Recently, with the emergence of GPT, robot planning and reasoning systems based on basic large language models have been rapidly developed, but the current SOTA system (Robot Transformer-2, RoboAgent) already suffers from a number of shortcomings:
(a) Insufficient robustness to external disturbances: current mainstream models perform poorly in the face of external disturbances, are difficult to replan strategies in real time in dynamic environments, and often require manual intervention or are unable to automatically adapt to new situations, and thus are inefficient in the face of external changes.
(b) Data Efficiency Problem: Many SOTA systems require a large amount of data during training, which can lead to data inefficiency. Improving these systems to increase data efficiency is an important challenge.
(c) Insufficient scalability and migratability: current SOTA systems are usually only able to perform well in specific tasks or domains, and struggle to handle a wider range of tasks. Even for very similar environments, it is difficult to do policy migration.

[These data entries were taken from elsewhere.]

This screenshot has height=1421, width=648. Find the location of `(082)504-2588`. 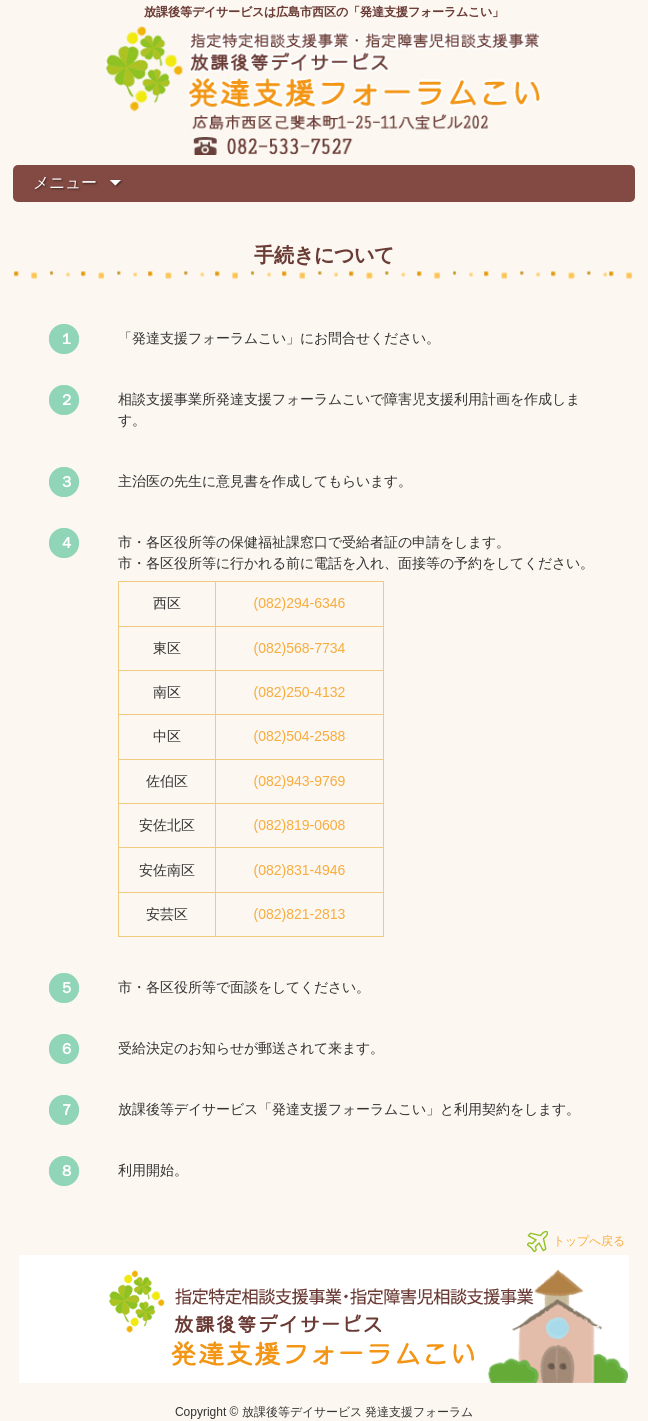 (082)504-2588 is located at coordinates (300, 736).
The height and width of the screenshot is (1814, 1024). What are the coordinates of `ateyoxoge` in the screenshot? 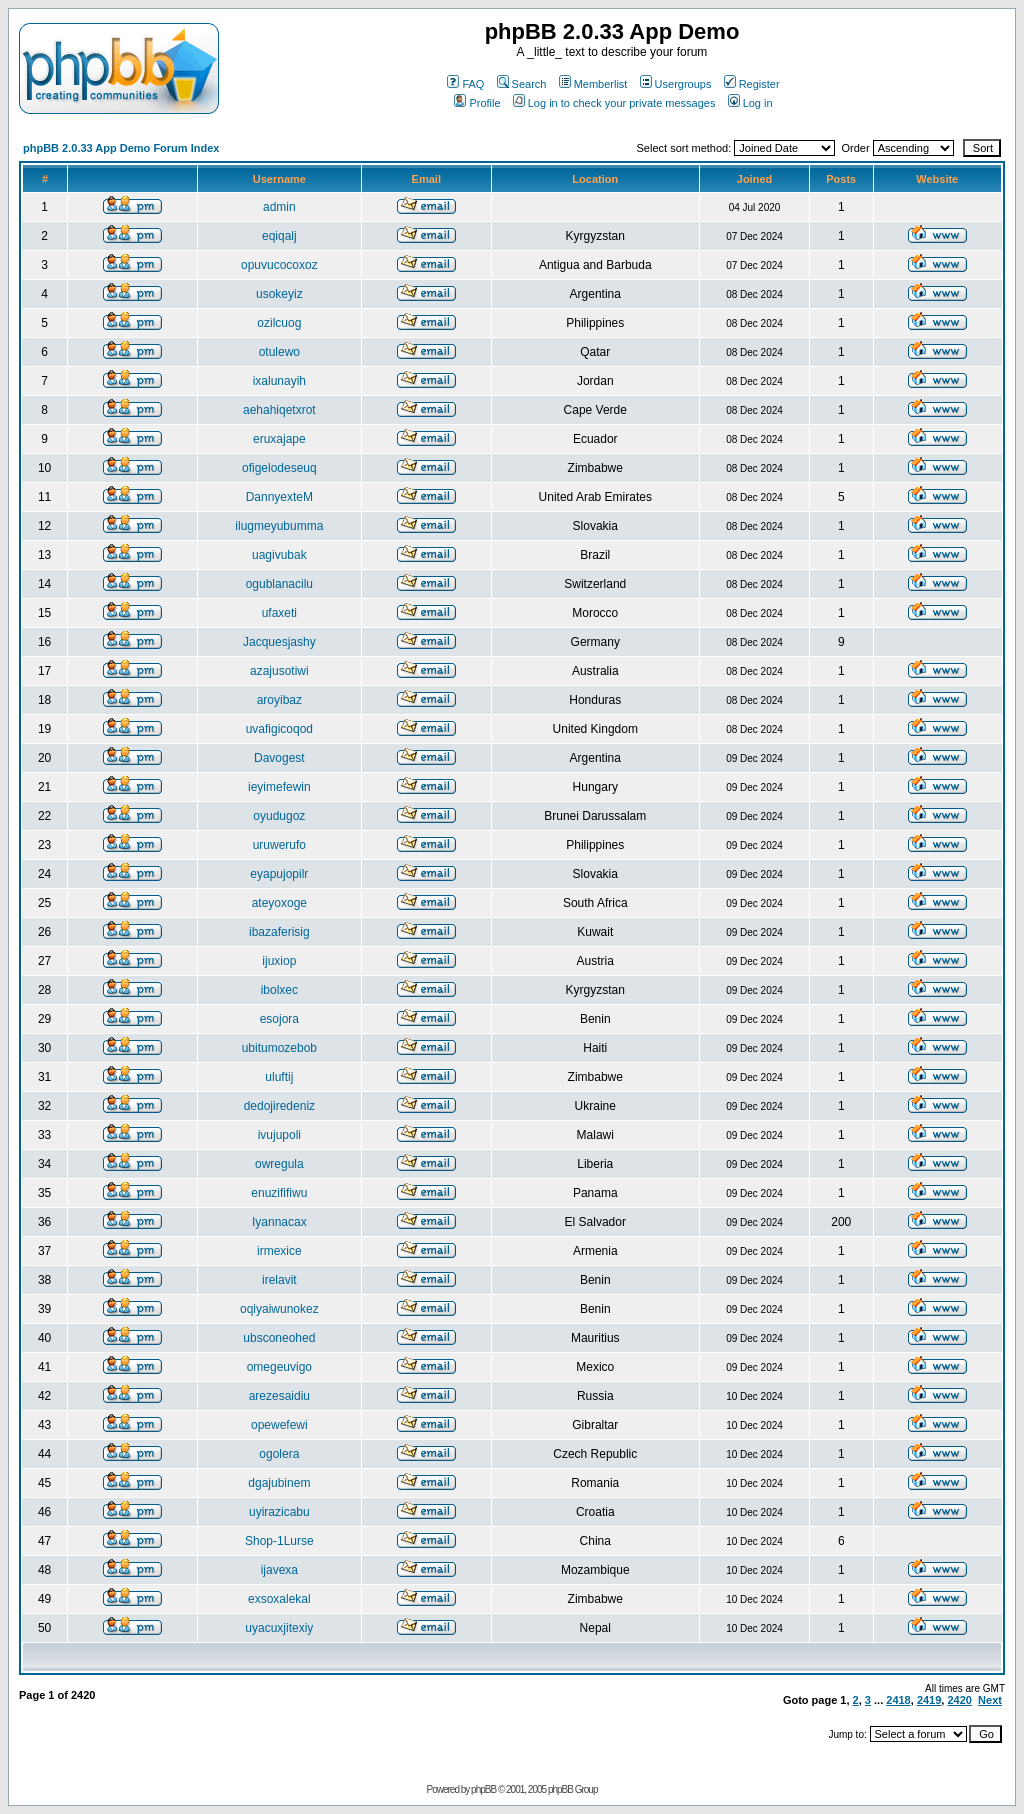 It's located at (279, 903).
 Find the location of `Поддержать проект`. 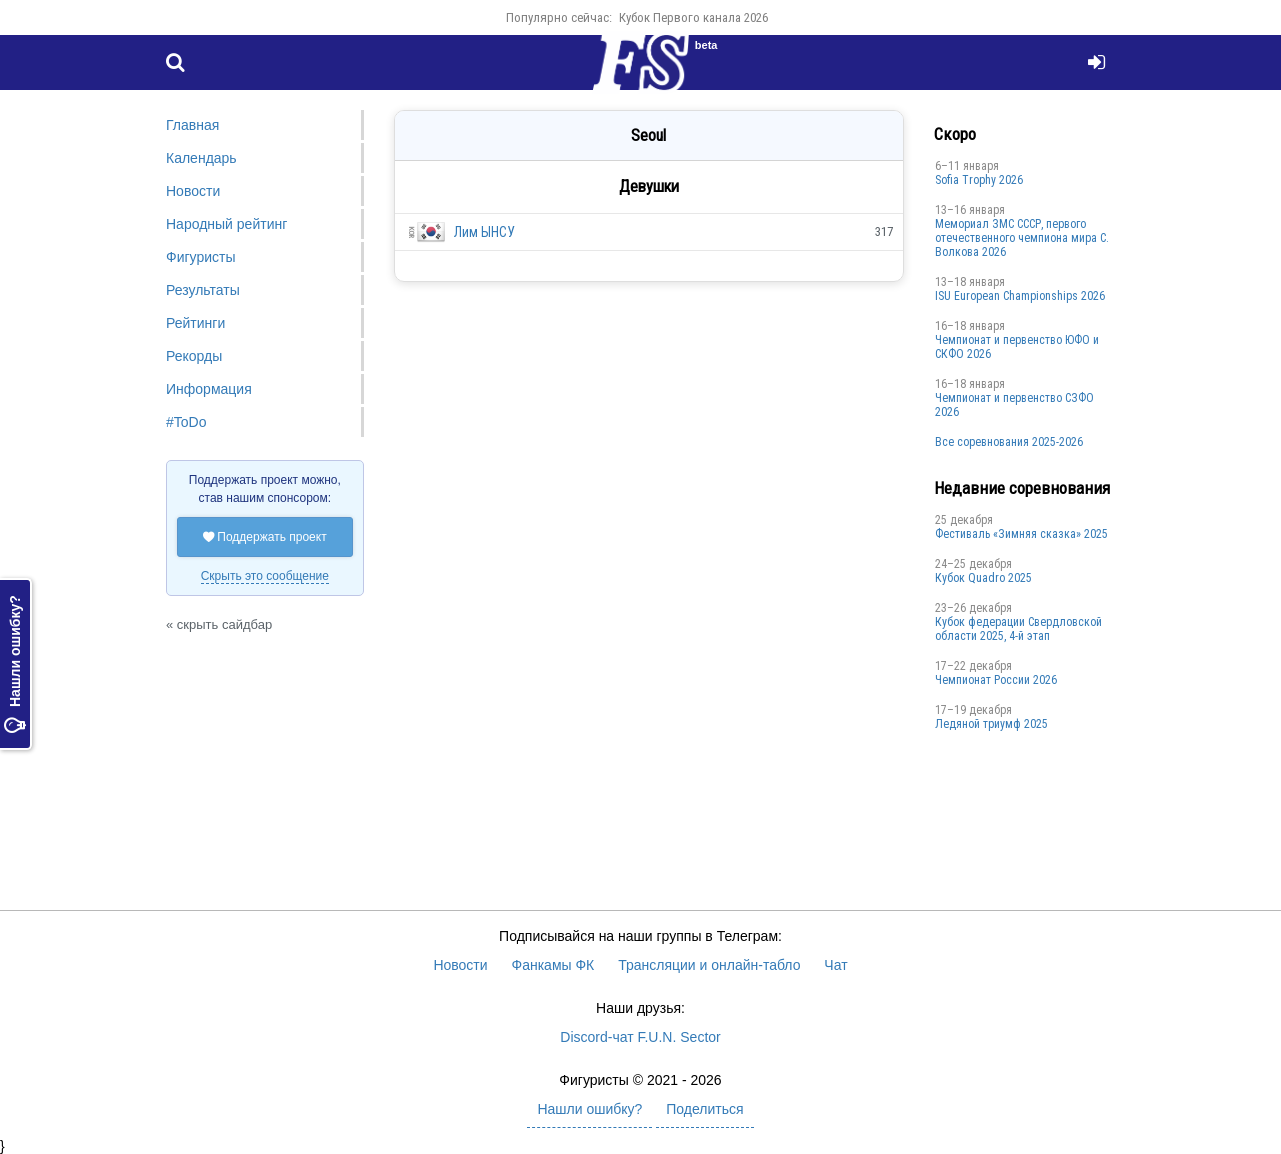 Поддержать проект is located at coordinates (265, 537).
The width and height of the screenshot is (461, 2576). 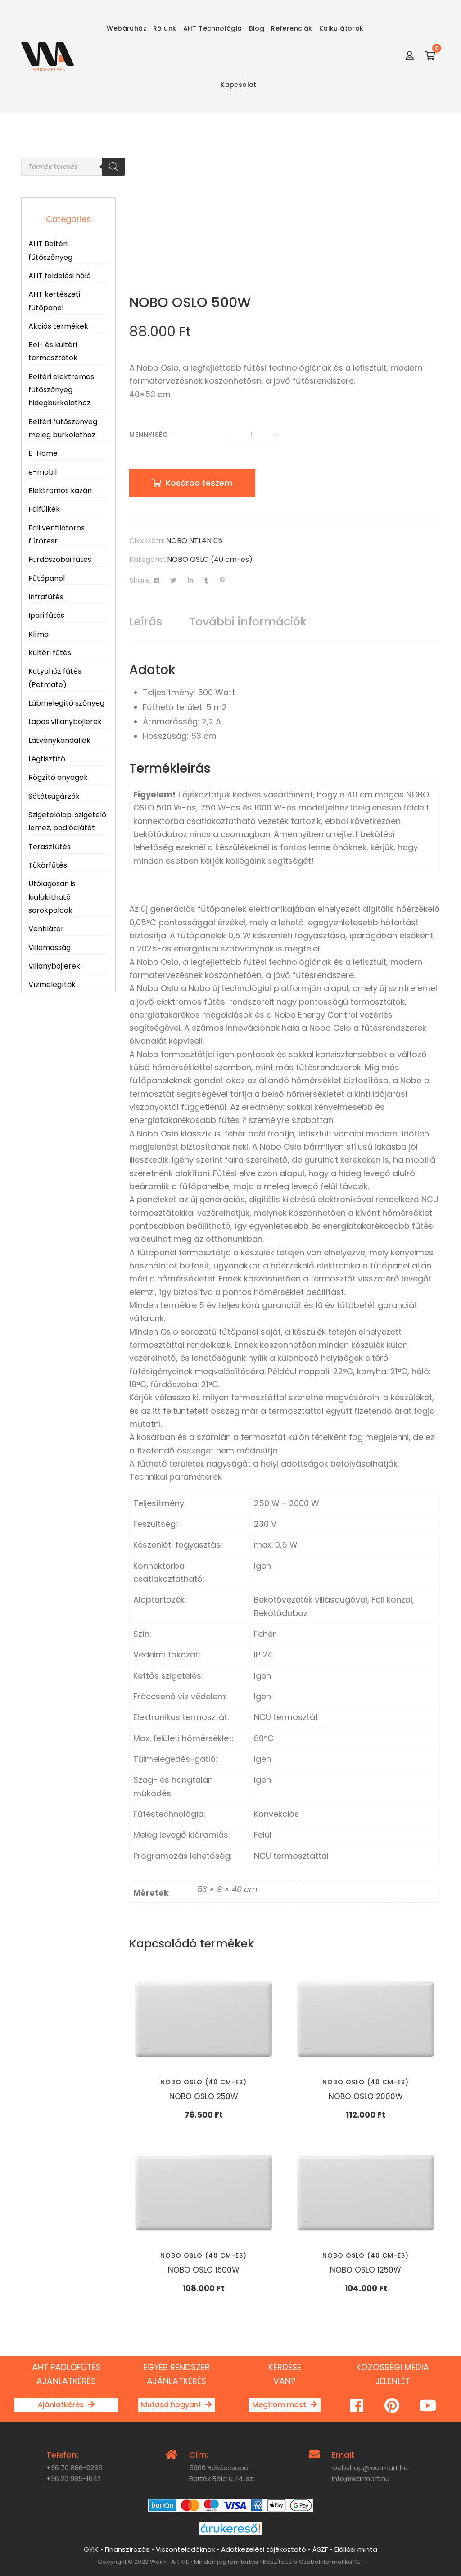 I want to click on AHT földelési háló, so click(x=59, y=276).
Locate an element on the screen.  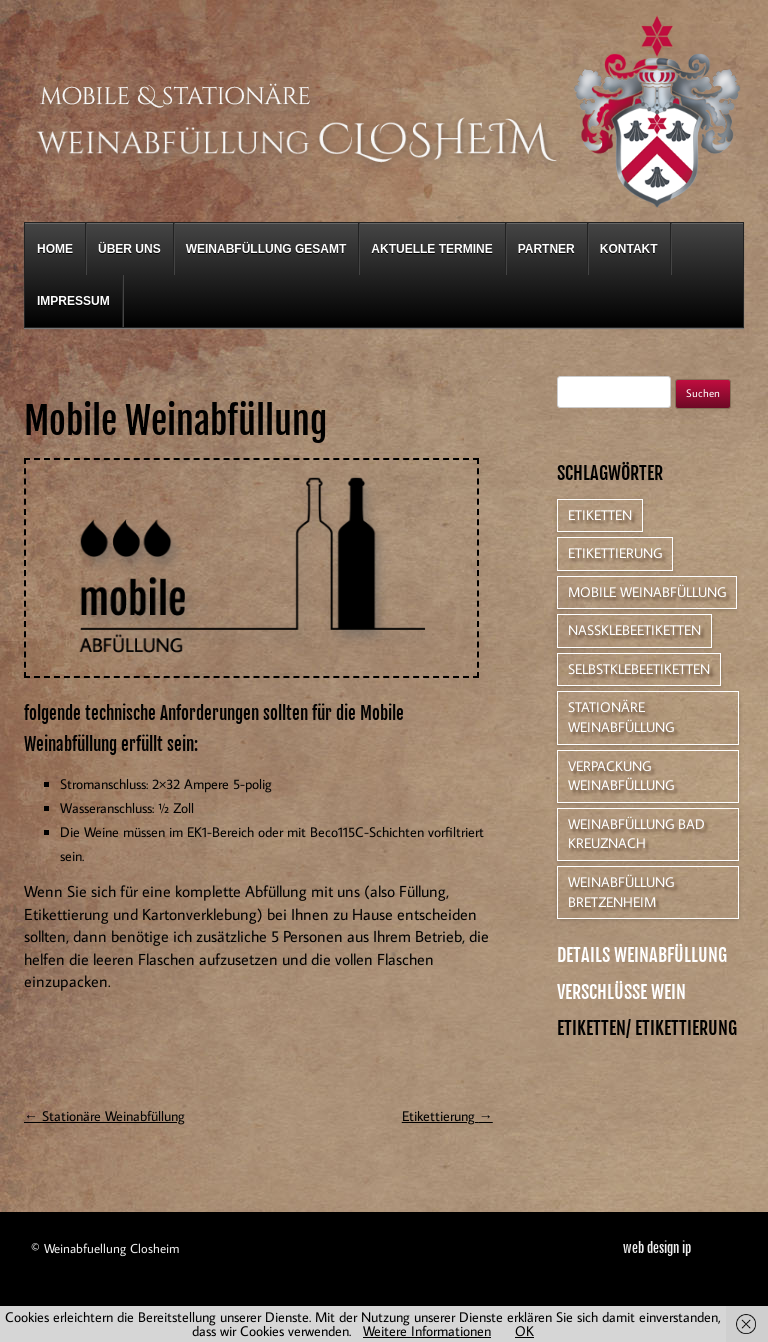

Specifically, on dexterous hand reasoning and planning: current mainstream models perform well in executing strategies in static environments, but still lack robust and effective Re-Planning capabilities in the face of external disturbances. Our research goal is to address this problem by proposing a new planning approach with a dual-layer planner with replaceable strategies and goals at both coarse and fine grains to cope with changing environments; at the same time, we will introduce a planner and an executor capable of generating or replacing new strategies when planning errors are detected at both the vision and executor side to ensure that the target task is accomplished.